## Try it
Gather every line below where "Gulf" appears.

───── Exercise inputs

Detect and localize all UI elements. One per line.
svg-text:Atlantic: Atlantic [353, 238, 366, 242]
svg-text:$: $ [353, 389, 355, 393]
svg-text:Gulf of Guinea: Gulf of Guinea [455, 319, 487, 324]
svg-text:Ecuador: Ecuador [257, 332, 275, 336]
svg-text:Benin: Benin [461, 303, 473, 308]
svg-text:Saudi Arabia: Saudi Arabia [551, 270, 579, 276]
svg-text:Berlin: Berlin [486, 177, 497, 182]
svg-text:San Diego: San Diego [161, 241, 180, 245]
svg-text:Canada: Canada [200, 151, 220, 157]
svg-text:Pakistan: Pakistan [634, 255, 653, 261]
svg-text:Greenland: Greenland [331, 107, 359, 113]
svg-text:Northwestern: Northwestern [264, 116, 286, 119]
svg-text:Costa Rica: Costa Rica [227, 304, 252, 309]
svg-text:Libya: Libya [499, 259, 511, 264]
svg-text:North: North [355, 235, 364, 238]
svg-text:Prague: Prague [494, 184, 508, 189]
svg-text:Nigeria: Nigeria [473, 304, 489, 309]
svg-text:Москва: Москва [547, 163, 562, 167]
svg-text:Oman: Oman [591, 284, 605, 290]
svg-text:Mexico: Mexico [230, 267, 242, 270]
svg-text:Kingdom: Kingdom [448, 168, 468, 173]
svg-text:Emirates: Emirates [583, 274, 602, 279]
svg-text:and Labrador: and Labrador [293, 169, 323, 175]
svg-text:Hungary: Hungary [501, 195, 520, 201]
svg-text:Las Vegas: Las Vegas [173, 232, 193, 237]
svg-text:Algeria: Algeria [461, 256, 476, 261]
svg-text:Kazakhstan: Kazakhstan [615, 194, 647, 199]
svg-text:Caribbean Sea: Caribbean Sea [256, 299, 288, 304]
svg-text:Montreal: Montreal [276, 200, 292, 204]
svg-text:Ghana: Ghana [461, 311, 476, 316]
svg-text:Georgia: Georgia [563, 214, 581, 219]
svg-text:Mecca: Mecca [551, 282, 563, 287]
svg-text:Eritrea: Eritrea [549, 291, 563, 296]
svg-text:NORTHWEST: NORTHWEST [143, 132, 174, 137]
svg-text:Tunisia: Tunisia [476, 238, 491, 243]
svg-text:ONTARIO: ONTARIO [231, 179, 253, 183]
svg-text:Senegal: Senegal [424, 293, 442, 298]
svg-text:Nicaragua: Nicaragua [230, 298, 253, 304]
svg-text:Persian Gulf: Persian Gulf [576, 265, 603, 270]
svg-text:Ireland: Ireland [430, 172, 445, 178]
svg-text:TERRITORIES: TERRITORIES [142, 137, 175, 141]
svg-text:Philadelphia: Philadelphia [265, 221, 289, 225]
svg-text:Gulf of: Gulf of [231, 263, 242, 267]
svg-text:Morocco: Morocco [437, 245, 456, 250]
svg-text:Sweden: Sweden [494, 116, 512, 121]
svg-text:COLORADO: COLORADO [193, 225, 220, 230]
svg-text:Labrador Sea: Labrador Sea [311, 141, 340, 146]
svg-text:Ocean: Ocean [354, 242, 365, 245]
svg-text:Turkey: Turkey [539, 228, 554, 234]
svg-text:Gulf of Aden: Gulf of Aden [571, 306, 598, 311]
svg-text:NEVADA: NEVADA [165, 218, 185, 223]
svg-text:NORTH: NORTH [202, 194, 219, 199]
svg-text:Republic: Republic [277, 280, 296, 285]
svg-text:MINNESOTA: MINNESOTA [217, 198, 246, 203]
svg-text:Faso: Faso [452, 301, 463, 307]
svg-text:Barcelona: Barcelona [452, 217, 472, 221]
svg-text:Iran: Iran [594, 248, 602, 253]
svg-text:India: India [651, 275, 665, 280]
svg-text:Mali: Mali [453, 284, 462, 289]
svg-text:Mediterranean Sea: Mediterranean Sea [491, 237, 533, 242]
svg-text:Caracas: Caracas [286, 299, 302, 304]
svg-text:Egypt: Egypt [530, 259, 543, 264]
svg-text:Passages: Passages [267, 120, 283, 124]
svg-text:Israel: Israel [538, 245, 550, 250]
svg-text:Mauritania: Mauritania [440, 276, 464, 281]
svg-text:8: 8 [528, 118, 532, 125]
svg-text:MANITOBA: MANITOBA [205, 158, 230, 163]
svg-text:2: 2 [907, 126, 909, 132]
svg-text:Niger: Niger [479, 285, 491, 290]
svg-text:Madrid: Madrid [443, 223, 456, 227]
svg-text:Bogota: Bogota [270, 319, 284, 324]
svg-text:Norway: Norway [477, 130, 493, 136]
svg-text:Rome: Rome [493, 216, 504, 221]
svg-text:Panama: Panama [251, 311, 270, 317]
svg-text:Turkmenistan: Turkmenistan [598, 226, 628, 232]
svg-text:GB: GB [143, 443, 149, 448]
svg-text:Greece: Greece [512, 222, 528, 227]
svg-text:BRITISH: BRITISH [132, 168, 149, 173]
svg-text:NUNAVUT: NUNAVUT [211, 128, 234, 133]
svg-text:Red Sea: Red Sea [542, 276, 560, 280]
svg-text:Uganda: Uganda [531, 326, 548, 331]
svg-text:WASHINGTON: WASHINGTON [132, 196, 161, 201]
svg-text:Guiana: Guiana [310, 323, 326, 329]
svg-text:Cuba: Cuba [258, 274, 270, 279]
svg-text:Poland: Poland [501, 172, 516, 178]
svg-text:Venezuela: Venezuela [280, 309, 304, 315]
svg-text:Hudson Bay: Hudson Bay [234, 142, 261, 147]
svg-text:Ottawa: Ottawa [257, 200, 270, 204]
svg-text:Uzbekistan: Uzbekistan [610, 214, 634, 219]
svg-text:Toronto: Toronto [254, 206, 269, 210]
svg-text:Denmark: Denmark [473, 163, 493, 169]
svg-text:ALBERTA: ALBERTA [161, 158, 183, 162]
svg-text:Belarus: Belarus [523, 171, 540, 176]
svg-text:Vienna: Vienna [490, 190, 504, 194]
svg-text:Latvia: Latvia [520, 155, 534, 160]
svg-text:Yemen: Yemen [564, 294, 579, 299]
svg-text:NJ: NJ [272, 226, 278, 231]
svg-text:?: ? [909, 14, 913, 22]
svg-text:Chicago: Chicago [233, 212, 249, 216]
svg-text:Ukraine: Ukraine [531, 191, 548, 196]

──────────
───── Exercise inputs

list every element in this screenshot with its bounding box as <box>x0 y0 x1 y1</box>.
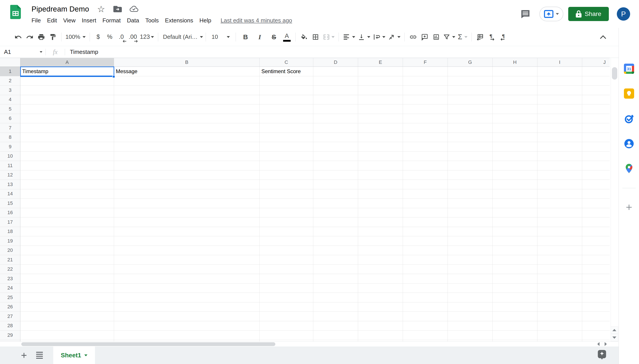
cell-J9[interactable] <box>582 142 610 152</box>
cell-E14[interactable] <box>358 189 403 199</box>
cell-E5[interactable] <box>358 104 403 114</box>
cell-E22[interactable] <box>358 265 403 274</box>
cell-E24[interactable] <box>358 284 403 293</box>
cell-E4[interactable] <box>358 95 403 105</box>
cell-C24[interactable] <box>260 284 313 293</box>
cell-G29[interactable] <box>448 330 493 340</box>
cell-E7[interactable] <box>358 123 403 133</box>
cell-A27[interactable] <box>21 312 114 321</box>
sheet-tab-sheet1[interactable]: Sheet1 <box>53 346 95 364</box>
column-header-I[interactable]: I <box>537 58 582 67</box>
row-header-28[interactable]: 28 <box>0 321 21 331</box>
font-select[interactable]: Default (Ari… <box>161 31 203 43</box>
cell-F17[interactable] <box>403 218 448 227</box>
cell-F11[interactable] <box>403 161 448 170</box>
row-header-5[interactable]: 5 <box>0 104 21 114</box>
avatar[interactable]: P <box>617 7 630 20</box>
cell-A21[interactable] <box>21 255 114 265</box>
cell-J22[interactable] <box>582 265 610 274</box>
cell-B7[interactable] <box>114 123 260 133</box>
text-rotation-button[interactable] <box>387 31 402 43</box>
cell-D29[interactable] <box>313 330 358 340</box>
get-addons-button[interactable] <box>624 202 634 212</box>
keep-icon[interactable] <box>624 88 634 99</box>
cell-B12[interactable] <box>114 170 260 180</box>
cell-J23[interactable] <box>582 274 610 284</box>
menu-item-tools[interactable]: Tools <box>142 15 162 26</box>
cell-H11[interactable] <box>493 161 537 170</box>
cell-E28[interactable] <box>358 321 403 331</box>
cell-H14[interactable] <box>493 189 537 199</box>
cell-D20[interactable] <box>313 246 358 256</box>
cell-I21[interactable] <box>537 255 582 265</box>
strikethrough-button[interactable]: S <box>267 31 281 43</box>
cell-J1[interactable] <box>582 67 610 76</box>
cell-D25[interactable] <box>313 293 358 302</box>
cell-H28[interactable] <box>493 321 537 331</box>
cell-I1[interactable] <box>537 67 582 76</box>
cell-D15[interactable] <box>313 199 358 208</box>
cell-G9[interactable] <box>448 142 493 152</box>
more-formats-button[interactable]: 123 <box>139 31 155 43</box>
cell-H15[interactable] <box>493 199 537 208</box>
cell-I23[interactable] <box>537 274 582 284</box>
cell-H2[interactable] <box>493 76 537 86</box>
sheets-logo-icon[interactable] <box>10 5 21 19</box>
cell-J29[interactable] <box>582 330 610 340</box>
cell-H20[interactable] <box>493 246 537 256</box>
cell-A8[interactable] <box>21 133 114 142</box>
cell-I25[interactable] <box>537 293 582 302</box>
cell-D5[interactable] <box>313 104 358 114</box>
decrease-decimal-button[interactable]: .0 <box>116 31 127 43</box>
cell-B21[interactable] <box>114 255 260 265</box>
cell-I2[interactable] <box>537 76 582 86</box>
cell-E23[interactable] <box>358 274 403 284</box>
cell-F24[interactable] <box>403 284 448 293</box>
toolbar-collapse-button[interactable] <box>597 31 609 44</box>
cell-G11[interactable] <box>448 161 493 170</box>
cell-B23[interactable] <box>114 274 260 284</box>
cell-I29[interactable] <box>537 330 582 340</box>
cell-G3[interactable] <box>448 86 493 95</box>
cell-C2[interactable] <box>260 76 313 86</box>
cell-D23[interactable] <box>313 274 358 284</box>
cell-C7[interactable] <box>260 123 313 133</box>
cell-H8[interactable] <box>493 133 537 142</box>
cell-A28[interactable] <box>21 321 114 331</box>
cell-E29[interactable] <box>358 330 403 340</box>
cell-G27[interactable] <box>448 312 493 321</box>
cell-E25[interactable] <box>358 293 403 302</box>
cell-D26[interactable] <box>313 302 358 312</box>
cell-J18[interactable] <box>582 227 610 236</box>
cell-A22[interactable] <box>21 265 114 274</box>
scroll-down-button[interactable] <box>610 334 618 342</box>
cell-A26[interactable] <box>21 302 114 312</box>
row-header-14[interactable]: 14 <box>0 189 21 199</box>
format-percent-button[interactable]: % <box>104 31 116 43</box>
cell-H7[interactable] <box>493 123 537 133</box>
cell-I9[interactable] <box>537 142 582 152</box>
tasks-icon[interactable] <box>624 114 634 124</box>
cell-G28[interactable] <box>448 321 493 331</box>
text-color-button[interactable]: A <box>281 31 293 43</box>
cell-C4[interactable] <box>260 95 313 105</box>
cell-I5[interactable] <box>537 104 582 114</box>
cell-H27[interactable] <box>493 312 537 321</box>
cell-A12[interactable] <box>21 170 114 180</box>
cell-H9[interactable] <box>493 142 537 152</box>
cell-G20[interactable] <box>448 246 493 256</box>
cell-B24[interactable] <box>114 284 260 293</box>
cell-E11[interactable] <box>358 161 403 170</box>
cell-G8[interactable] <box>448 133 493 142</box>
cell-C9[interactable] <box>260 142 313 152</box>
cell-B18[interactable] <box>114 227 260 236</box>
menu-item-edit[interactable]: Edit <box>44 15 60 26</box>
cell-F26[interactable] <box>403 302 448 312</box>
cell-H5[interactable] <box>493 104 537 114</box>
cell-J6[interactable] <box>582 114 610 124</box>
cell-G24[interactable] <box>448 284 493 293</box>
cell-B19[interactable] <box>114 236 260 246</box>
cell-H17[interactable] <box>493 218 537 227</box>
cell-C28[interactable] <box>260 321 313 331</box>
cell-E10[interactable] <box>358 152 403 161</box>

──────────

## Task output
svg-text:Gulf of Guinea: Gulf of Guinea [455, 319, 487, 324]
svg-text:Persian Gulf: Persian Gulf [576, 265, 603, 270]
svg-text:Gulf of: Gulf of [231, 263, 242, 267]
svg-text:Gulf of Aden: Gulf of Aden [571, 306, 598, 311]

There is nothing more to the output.